Thursday, July 25, 2013

Florida to Review Recent Deaths of Children involved with DCF

Florida's new interim child welfare leader asked staff to refocus their attention in the wake of a handful of recent deaths of children involved with the agency as she addressed staff in Tallahassee on Tuesday.

"It should inspire all of us in child welfare to question just how such a terrible thin should happen. It's a dramatic reminder of the importance of our work and the enormous responsibility," said Department of Children and Families Interim Secretary Esther Jacobo.

The former state prosecutor was tapped after Secretary David Wilkins abruptly resigned last week. She came to the agency in 2008 and was most recently the managing director for DCF's southern region.

Jacobo's first priority has been to review every detail in a handful of cases that ended with the deaths of children involved with the agency.

"You must read every case as if it could be the next tragedy," Jacobo said.

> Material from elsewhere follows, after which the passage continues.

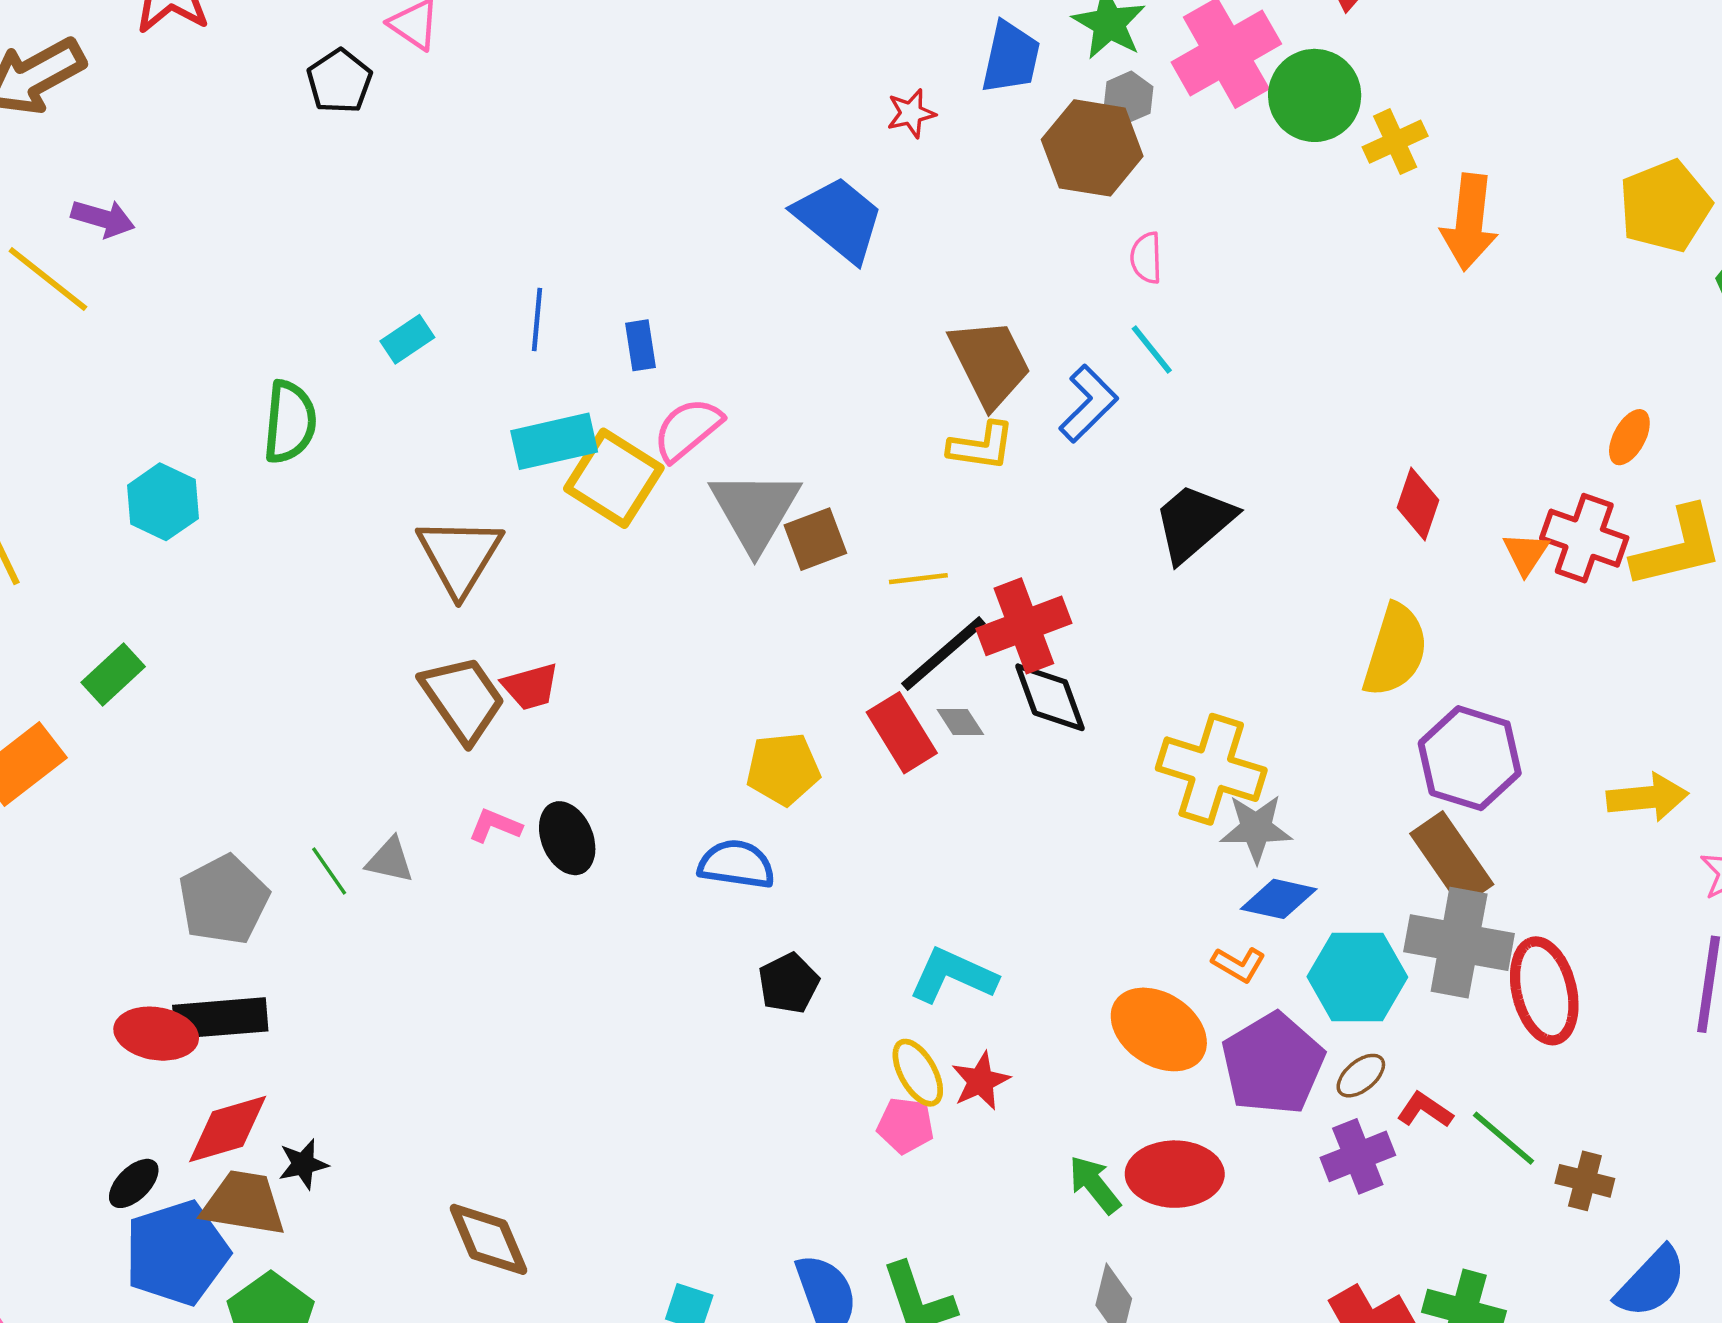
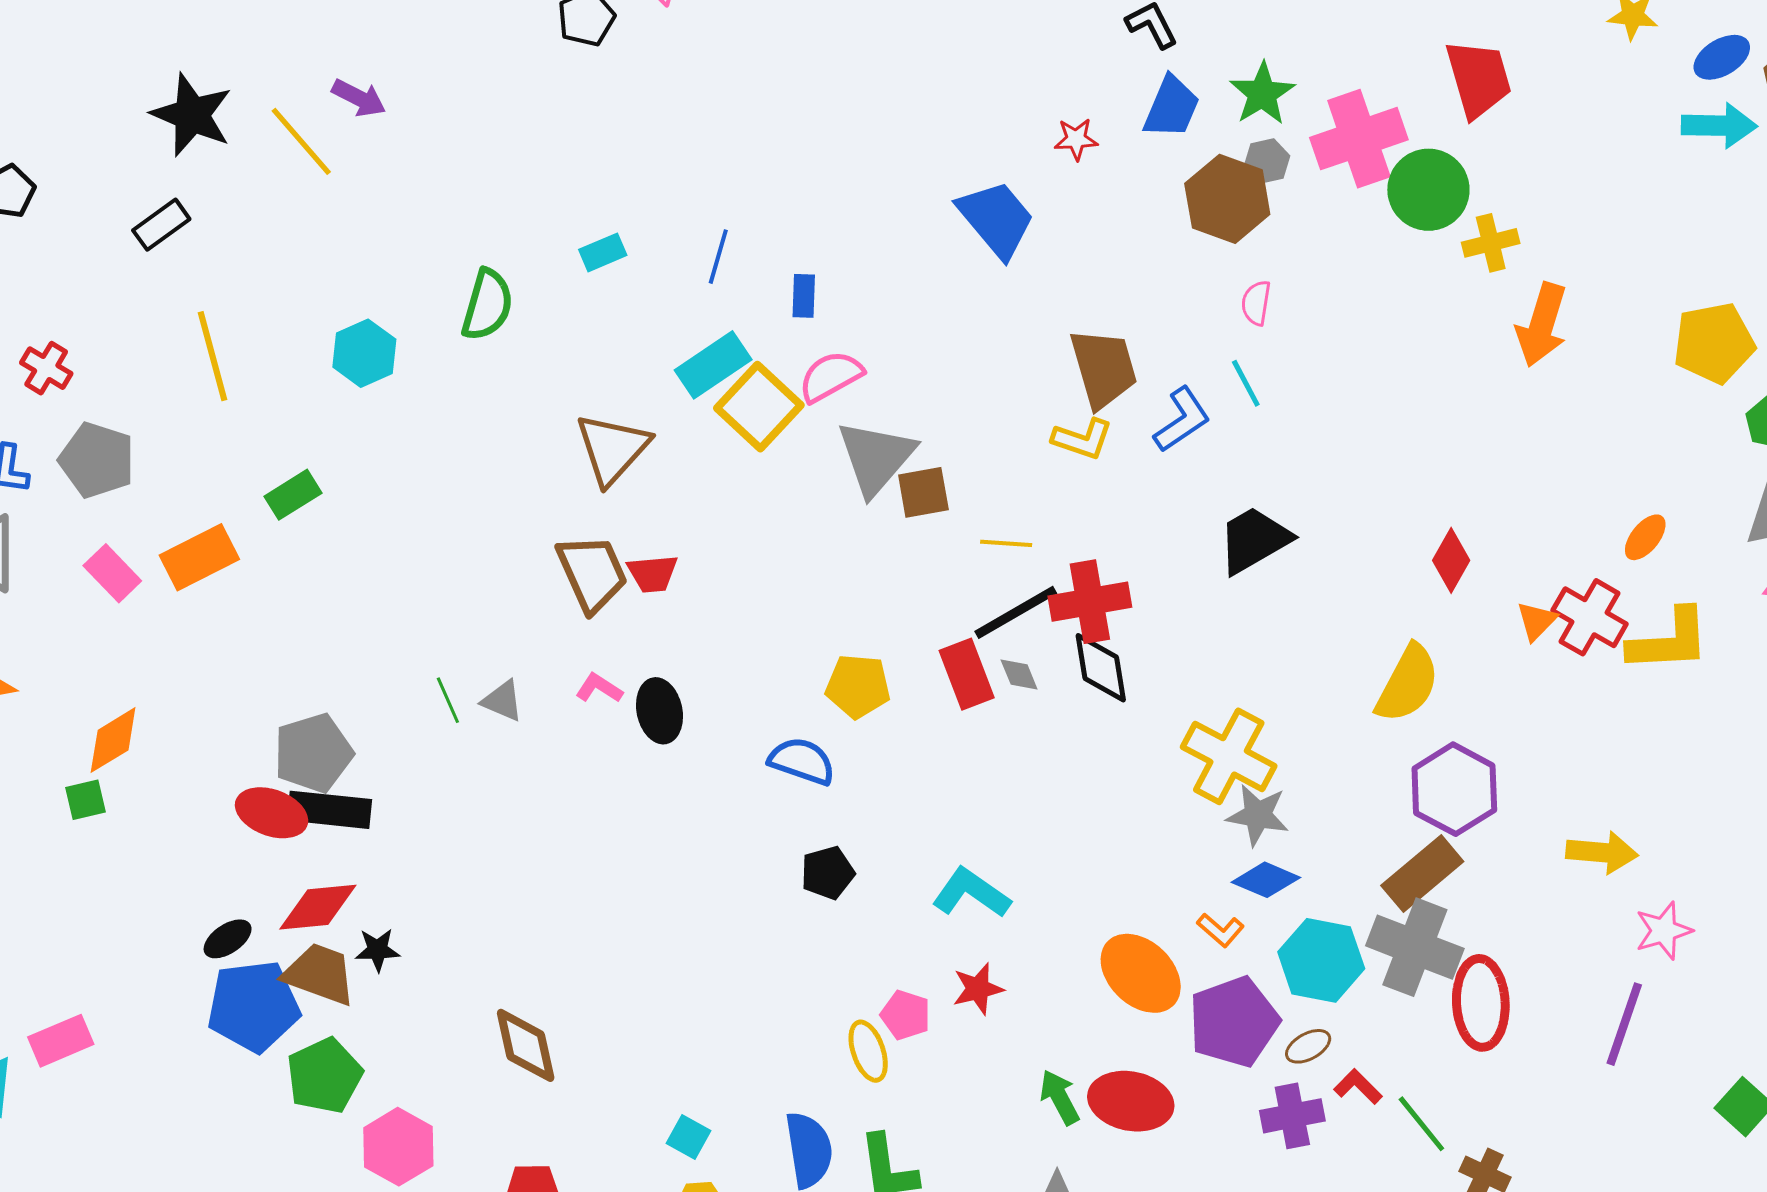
cyan rectangle: (554, 441) -> (713, 365), turned -32
brown rectangle: (1452, 859) -> (1422, 874), turned 74
gray pentagon: (224, 900) -> (313, 753), moved
yellow ellipse: (918, 1073) -> (868, 1051), moved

She said processes were in place, but were not being followed. In one of the deaths, DCF fired a child protective investigator for forging documents about substance treatment for a mother months before she left her 11-month old baby in a sweltering car.

A similar problem thrust the agency into the national spotlight nearly a decade ago after a caseworker lied about visiting foster child Rilya Wilson for more than a year, while filing false reports and telling judges the girl was fine. Rilya is presumed dead.

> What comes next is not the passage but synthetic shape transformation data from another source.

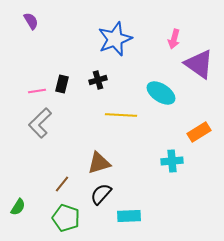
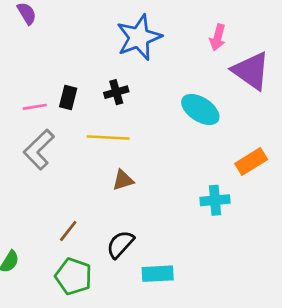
yellow line: (121, 115) -> (108, 138), moved
brown triangle: (99, 163) -> (123, 180), moved, size x0.7

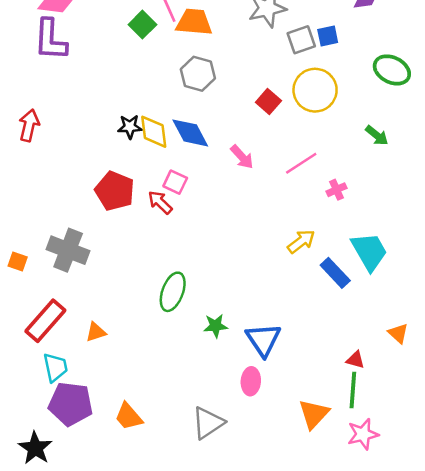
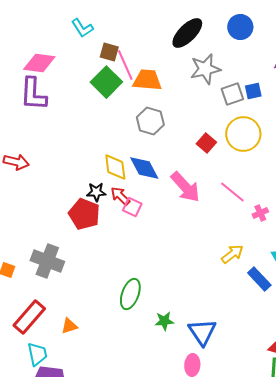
green square: (142, 25) -> (106, 82), size x1.4
red arrow: (29, 125) -> (16, 162), turned 90
black star: (130, 127) -> (96, 192), moved
pink arrow: (242, 157) -> (185, 187), size x1.6
pink line: (301, 163) -> (232, 192), turned 72
red arrow: (160, 202) -> (120, 196), moved

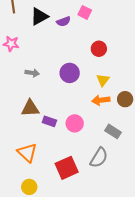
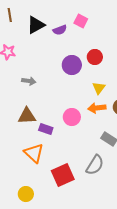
purple circle: (70, 73) -> (72, 65), moved
pink circle: (75, 123) -> (72, 117), moved
orange triangle: (27, 153) -> (34, 153), moved

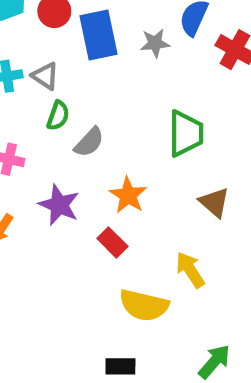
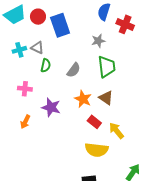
gray star: (155, 43) -> (98, 41), moved
gray semicircle: (89, 142) -> (74, 70), moved
brown triangle: (214, 202) -> (106, 98), moved
red rectangle: (112, 242) -> (94, 122), moved

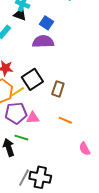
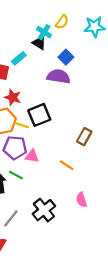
brown rectangle: (58, 89) -> (84, 137), moved
yellow line: (18, 92) -> (21, 125), turned 40
black cross: (40, 177) -> (44, 210), moved, turned 30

Wilkins was in the process of overhauling the role of child protective investigators when he resigned last week, but some critics, including the agency's private contractors, said the transformation was ill conceived.

Jacobo praised Wilkins' as a mentor, but said, "I will likely take a different approach in my leadership, but that doesn't mean I don't fully respect or endorse him and the things he did in the department."

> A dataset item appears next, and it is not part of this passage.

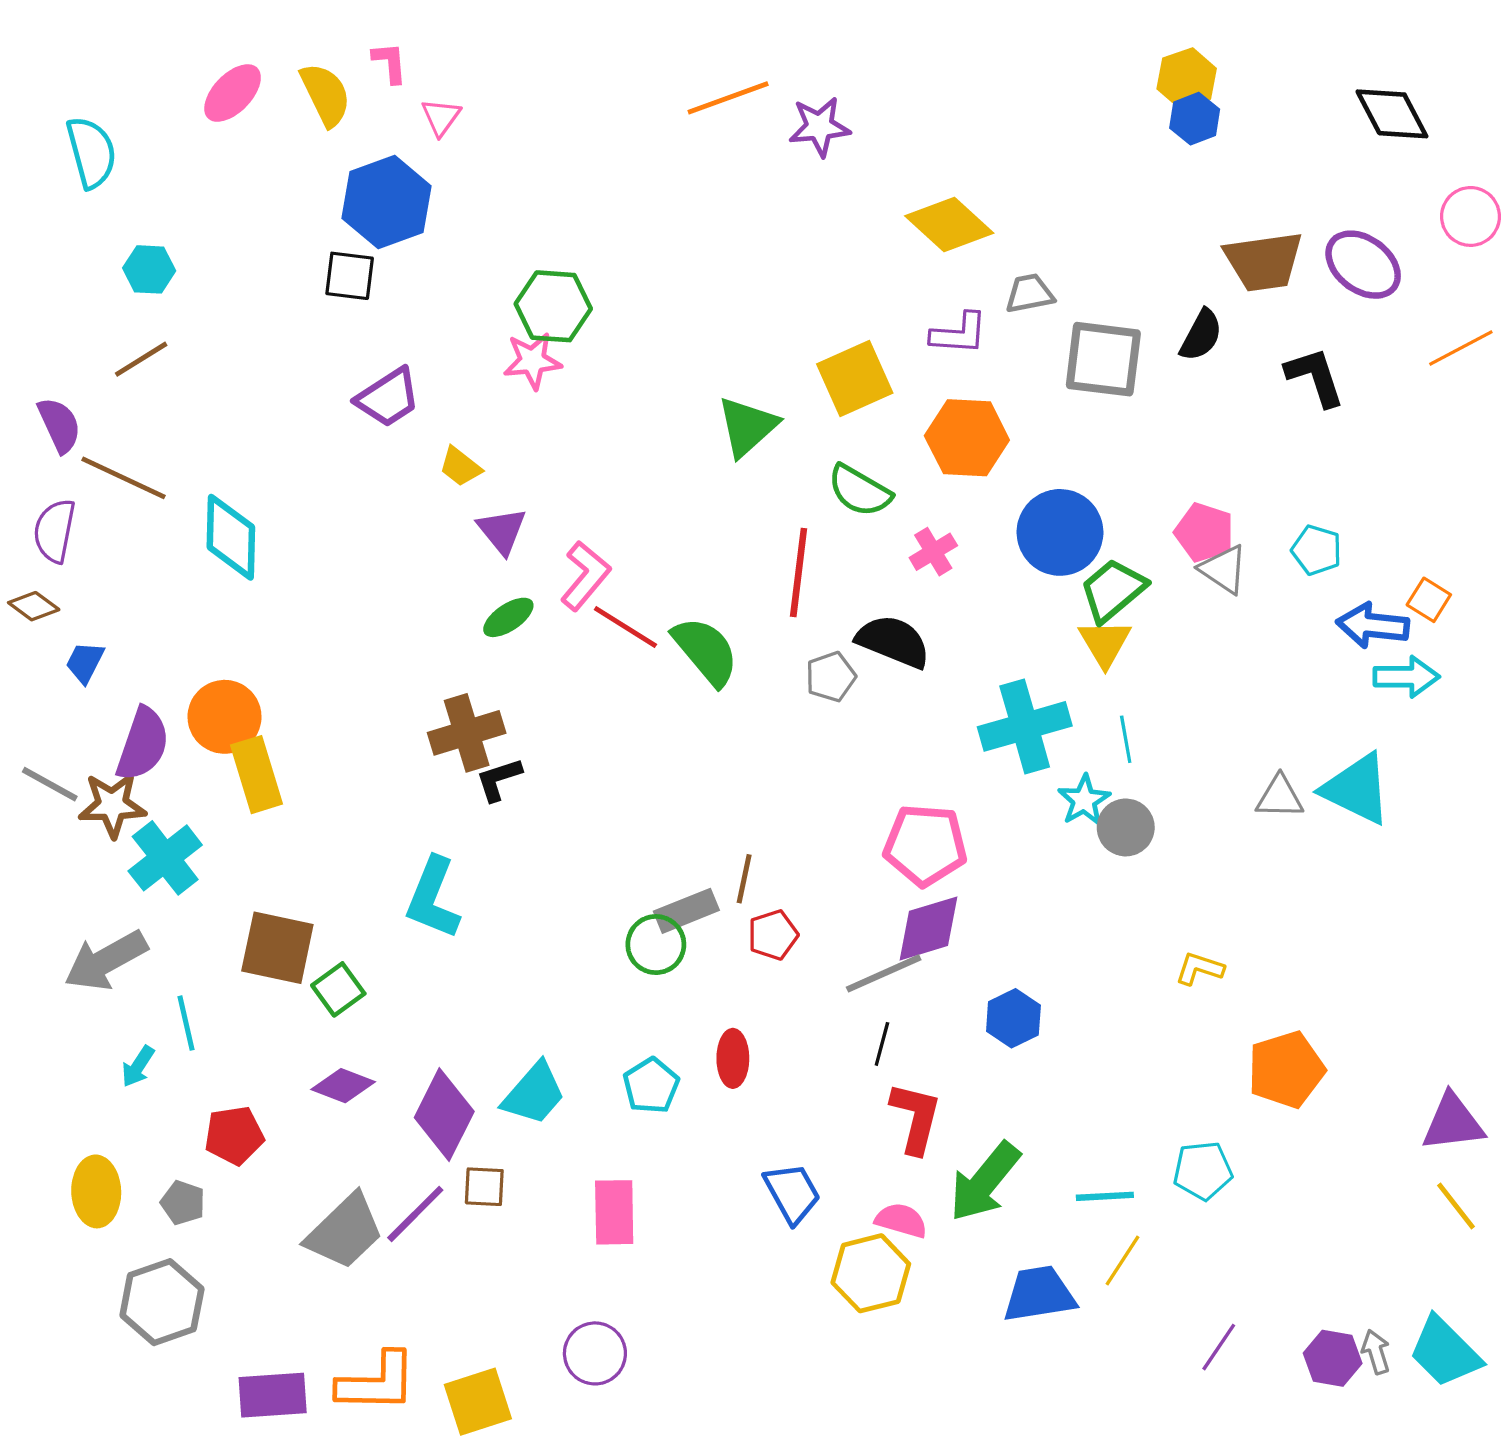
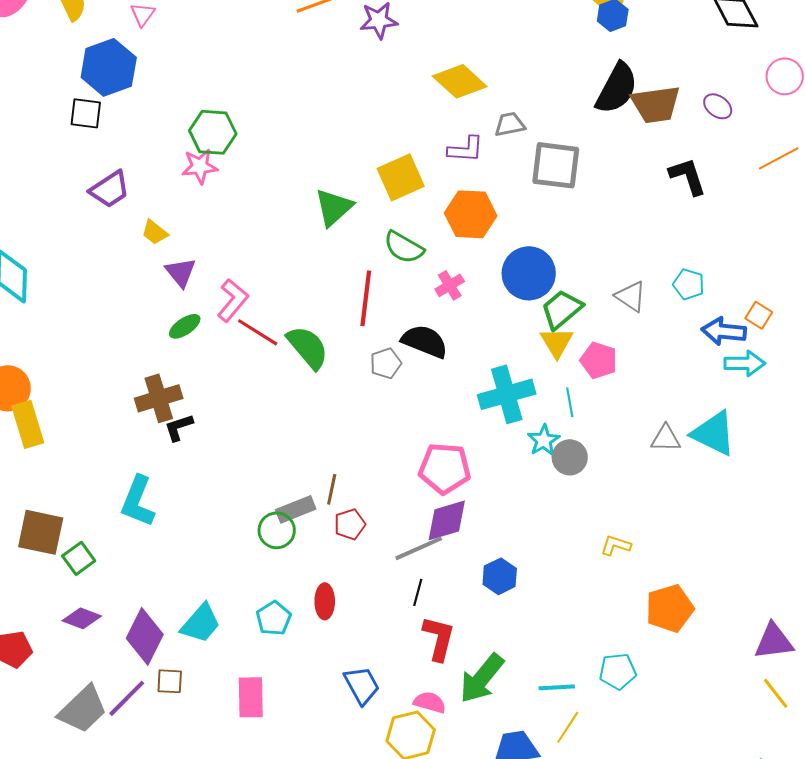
purple ellipse: (1363, 265) -> (718, 106), size x0.6
black semicircle: (1201, 335) -> (617, 88), moved, size x1.6
pink pentagon: (1204, 532) -> (599, 360), moved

Typically in the wake of egregious child deaths, agencies either rush to remove more children from their homes and place them in foster care or swing to the other end of pendulum and leave too many in the home. But Jacobo stressed it can't be about numbers.

"These are complex families and situations, and they require sophisticated and deliberate analysis," Jacobo said. "So to base anything on this percentage of children being removed ... is irresponsible."